Purification of a 93:7 mixture of Omapatrilat (Compound 1): iso-Omapatrilat (iso-Compound 1) (ratio determined by integration of chiral LC-MS signals, corresponding to about 85:15 when determined by integration of ¹H-NMR signals) was tested by hot trituration from 15 vol of acetonitrile, results are reported in Table 9. Long heating time and short cooling time (entry 4) lead to the complete removal of the undesired isomer. The chiral HPLC traces of the crude mixture (FIG. 11A), precipitate (FIG. 11B), and mother liquor (FIG. 11C) corresponding to entry 4 are shown at 212 nm. This procedure was performed on 17.3 g of a 93:7 mixture of Omapatrilat (Compound 1): iso-Omapatrilat (iso-Compound 1) affording Compound 1 in 75% yield and 99.75% chiral purity.

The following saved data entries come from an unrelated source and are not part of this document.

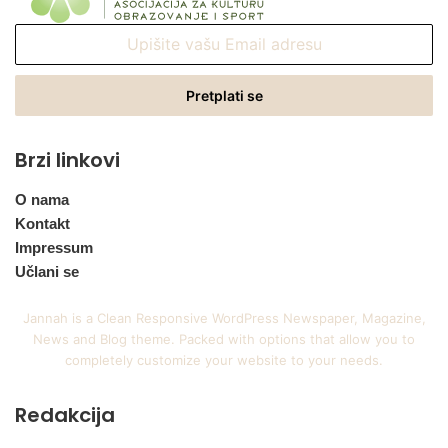
Upišite
vašu
Email
adresu
Brzi linkovi
O nama
Kontakt
Impressum
Učlani se
Jannah is a Clean Responsive WordPress Newspaper, Magazine,
News and Blog theme. Packed with options that allow you to
completely customize your website to your needs.
Redakcija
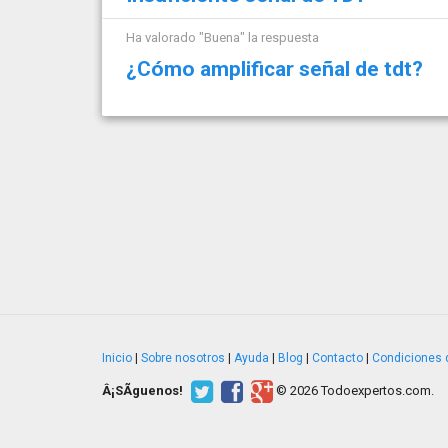
Ha valorado "Buena" la respuesta
¿Cómo amplificar señal de tdt?
Inicio
|
Sobre nosotros
|
Ayuda
|
Blog
|
Contacto
|
Condiciones 
Â¡SÃ­guenos!
© 2026 Todoexpertos.com.
v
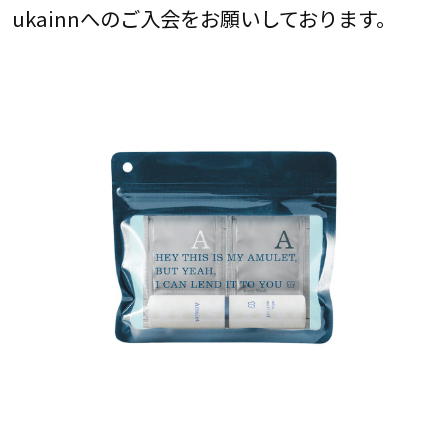
ukainnへのご入会をお願いしております。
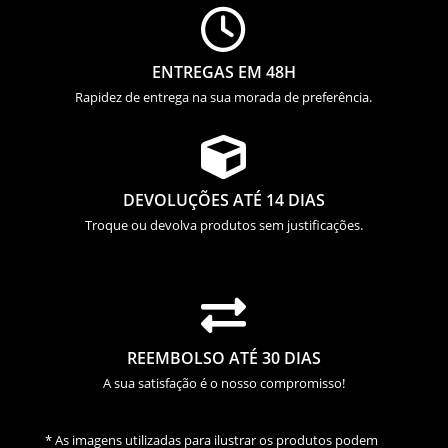

ENTREGAS EM 48H
Rapidez de entrega na sua morada de preferência.

DEVOLUÇÕES ATÉ 14 DIAS
Troque ou devolva produtos sem justificações.

REEMBOLSO ATÉ 30 DIAS
A sua satisfação é o nosso compromisso!
* As imagens utilizadas para ilustrar os produtos podem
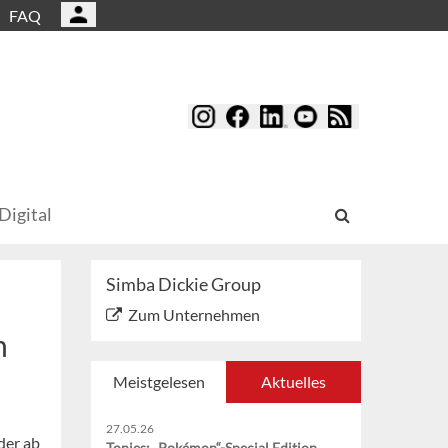
FAQ
Digital
Simba Dickie Group
Zum Unternehmen
n
Meistgelesen
Aktuelles
27.05.26
der ab
Tonies: „Pokémon“-Special Edition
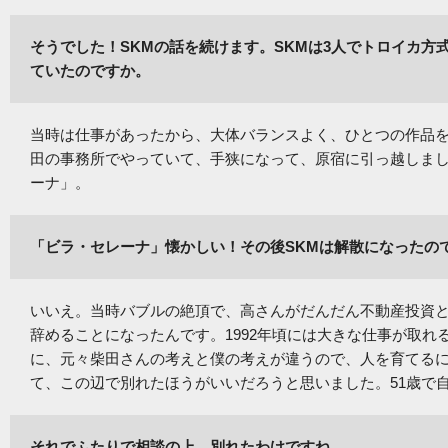
そうでした！SKMの話を続けます。SKMは3人でトロイカ方
ていたのですか。
当時は仕事があったから、大体バランスよく、ひとつの作品
田の事務所でやっていて、手狭になって、原宿に引っ越しま
ーナ」。
「ビラ・セレーナ」懐かしい！その後SKMは解散になったの
いいえ。当時バブルの絶頂で、高さんがだんだん不動産投資と
辞めることになったんです。1992年頃には大きな仕事が取
に、元々柴田さんの考えと僕の考えが違うので、人を育てる
て、この辺で別れたほうがいいだろうと思いました。51歳で自
それでふたりで相談の上、別れたわけですね。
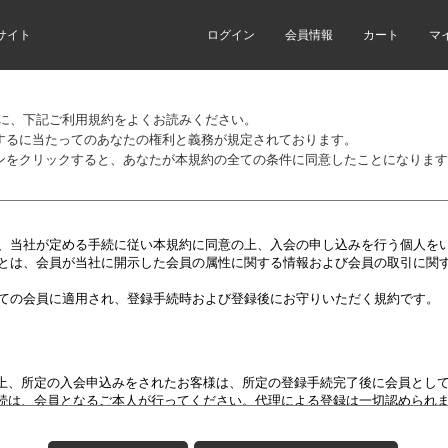
サイト
ログイン
会員情報
カート
マ
前に、下記ご利用規約をよくお読みください。
するに当たってのあなたの権利と義務が規定されております。
ンをクリックすると、あなたが本規約の全ての条件に同意したことになります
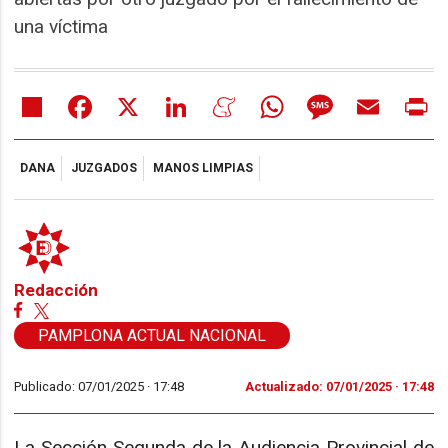
una víctima
Share
Facebook
X
LinkedIn
Meneame
WhatsApp
Message
Email
Pr
DANA
JUZGADOS
MANOS LIMPIAS
Redacción
PAMPLONA ACTUAL NACIONAL
Publicado: 07/01/2025 ·
17:48
Actualizado: 07/01/2025 · 17:48
La Sección Segunda de la Audiencia Provincial de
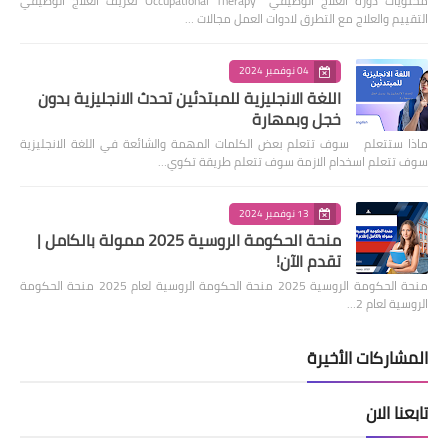
محتويات دورة العلاج الوظيفي Occupational Therapy تعريف العلاج الوظيفي
التقييم والعلاج مع التطرق لادوات العمل مجالات …
04 نوفمبر 2024
اللغة الانجليزية للمبتدئين تحدث الانجليزية بدون
خجل وبمهارة
ماذا ستتعلم سوف تتعلم بعض الكلمات المهمة والشائعة في اللغة الانجليزية
سوف تتعلم اسخدام الازمة سوف تتعلم طريقة تكوي…
13 نوفمبر 2024
منحة الحكومة الروسية 2025 ممولة بالكامل |
تقدم الآن!
منحة الحكومة الروسية 2025 منحة الحكومة الروسية لعام 2025 منحة الحكومة
الروسية لعام 2…
المشاركات الأخيرة
تابعنا الان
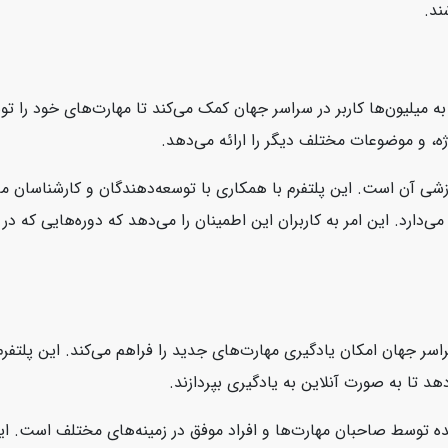
ند.
است که به میلیون‌ها کاربر در سراسر جهان کمک می‌کند تا مهارت‌های خود را
ژه، و موضوعات مختلف دیگر را ارائه می‌دهد.
، محتوای بروز و با کیفیت آموزشی آن است. این پلتفرم با همکاری با توسعه‌دهندگان و ک
سر جهان امکان یادگیری مهارت‌های جدید را فراهم می‌کند. این پلتفرم ب
هد تا به صورت آنلاین به یادگیری بپردازند.
ه توسط صاحبان مهارت‌ها و افراد موفق در زمینه‌های مختلف است. این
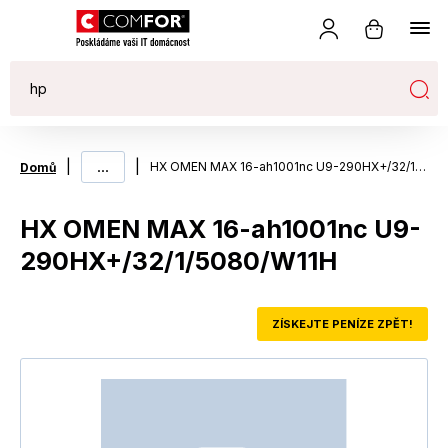
|
...
|
HX OMEN MAX 16-ah1001nc U9-290HX+/32/1/5080/W11H
Domů
HX OMEN MAX 16-ah1001nc U9-
290HX+/32/1/5080/W11H
ZÍSKEJTE PENÍZE ZPĚT!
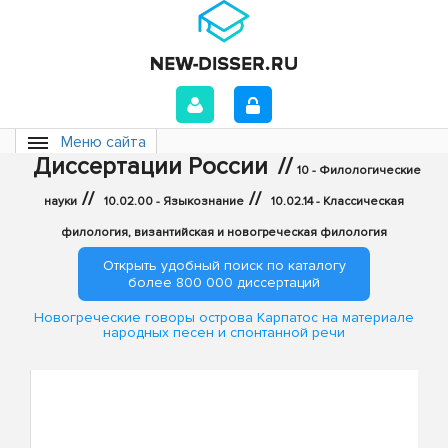
Меню сайта
Диссертации России
//
10 - Филологические
//
//
науки
10.02.00 - Языкознание
10.02.14 - Классическая
филология, византийская и новогреческая филология
Открыть удобный поиск по каталогу
более 800 000 диссертаций
Новогреческие говоры острова Карпатос на материале
народных песен и спонтанной речи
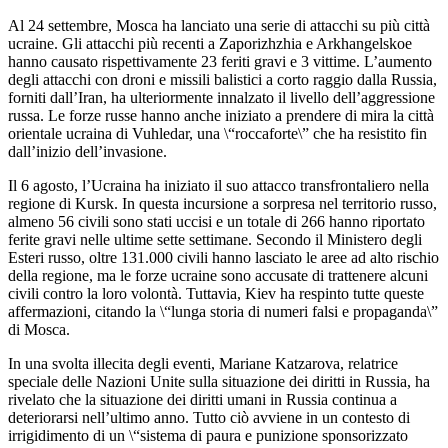
Al 24 settembre, Mosca ha lanciato una serie di attacchi su più città
ucraine. Gli attacchi più recenti a Zaporizhzhia e Arkhangelskoe
hanno causato rispettivamente 23 feriti gravi e 3 vittime. L’aumento
degli attacchi con droni e missili balistici a corto raggio dalla Russia,
forniti dall’Iran, ha ulteriormente innalzato il livello dell’aggressione
russa. Le forze russe hanno anche iniziato a prendere di mira la città
orientale ucraina di Vuhledar, una \“roccaforte\” che ha resistito fin
dall’inizio dell’invasione.
Il 6 agosto, l’Ucraina ha iniziato il suo attacco transfrontaliero nella
regione di Kursk. In questa incursione a sorpresa nel territorio russo,
almeno 56 civili sono stati uccisi e un totale di 266 hanno riportato
ferite gravi nelle ultime sette settimane. Secondo il Ministero degli
Esteri russo, oltre 131.000 civili hanno lasciato le aree ad alto rischio
della regione, ma le forze ucraine sono accusate di trattenere alcuni
civili contro la loro volontà. Tuttavia, Kiev ha respinto tutte queste
affermazioni, citando la \“lunga storia di numeri falsi e propaganda\”
di Mosca.
In una svolta illecita degli eventi, Mariane Katzarova, relatrice
speciale delle Nazioni Unite sulla situazione dei diritti in Russia, ha
rivelato che la situazione dei diritti umani in Russia continua a
deteriorarsi nell’ultimo anno. Tutto ciò avviene in un contesto di
irrigidimento di un \“sistema di paura e punizione sponsorizzato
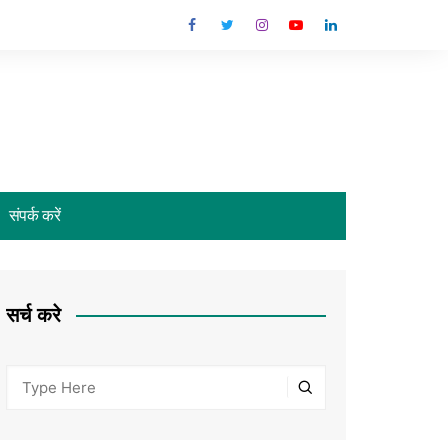
संपर्क करें
सर्च करे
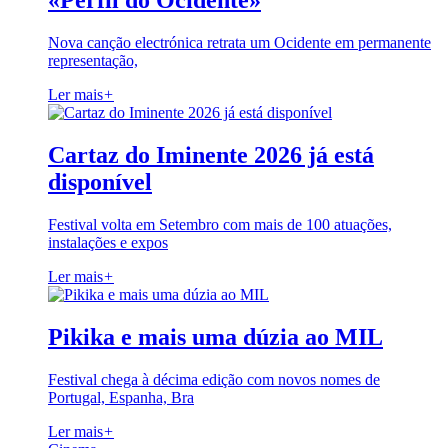
«Perfil do Ocidente»
Nova canção electrónica retrata um Ocidente em permanente
representação,
Ler mais
+
Cartaz do Iminente 2026 já está
disponível
Festival volta em Setembro com mais de 100 atuações,
instalações e expos
Ler mais
+
Pikika e mais uma dúzia ao MIL
Festival chega à décima edição com novos nomes de
Portugal, Espanha, Bra
Ler mais
+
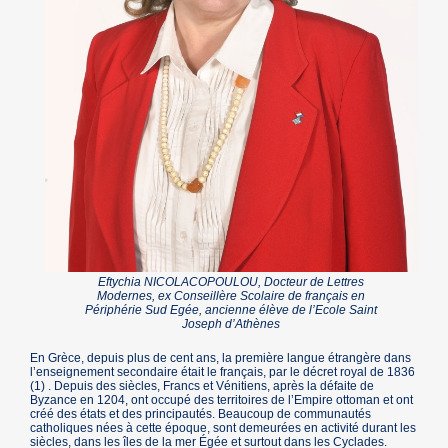
Eftychia NICOLACOPOULOU, Docteur de Lettres
Modernes, ex Conseillère Scolaire de français en
Périphérie Sud Egée, ancienne élève de l’Ecole Saint
Joseph d’Athènes
En Grèce, depuis plus de cent ans, la première langue étrangère dans
l’enseignement secondaire était le français, par le décret royal de 1836
(1) . Depuis des siècles, Francs et Vénitiens, après la défaite de
Byzance en 1204, ont occupé des territoires de l’Empire ottoman et ont
créé des états et des principautés. Beaucoup de communautés
catholiques nées à cette époque, sont demeurées en activité durant les
siècles, dans les îles de la mer Égée et surtout dans les Cyclades.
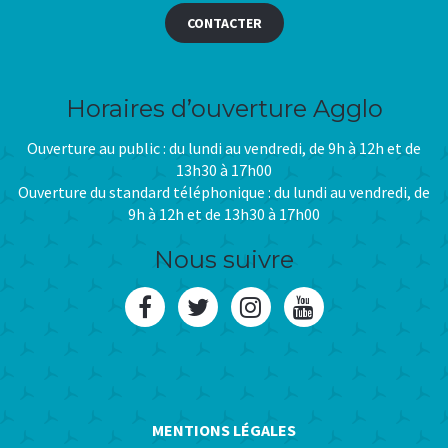
CONTACTER
Horaires d’ouverture Agglo
Ouverture au public : du lundi au vendredi, de 9h à 12h et de
13h30 à 17h00
Ouverture du standard téléphonique : du lundi au vendredi, de
9h à 12h et de 13h30 à 17h00
Nous suivre
Lien
Lien
Lien
Lien
vers
vers
vers
vers
le
le
le
la
compte
compte
compte
chaîne
MENTIONS LÉGALES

Example 10: Determination of Side Product Identity

The side product shown in Table 8, entries 4, 7, 8, 12-14, 16, and 18 was isolated and determined to have a MS: m/z=429.2 [M+Na]+, which compared to the mass of the desired product Compound 1 is M-2. The mass spec data, along with H¹NMR, suggest the side product is a thioketone (FIG. 12) or an unsaturated thiol (FIG. 13).

The examples and embodiments described herein are for illustrative purposes only and various modifications or changes suggested to persons skilled in the art are to be included within the spirit and purview of this application and scope of the appended claims.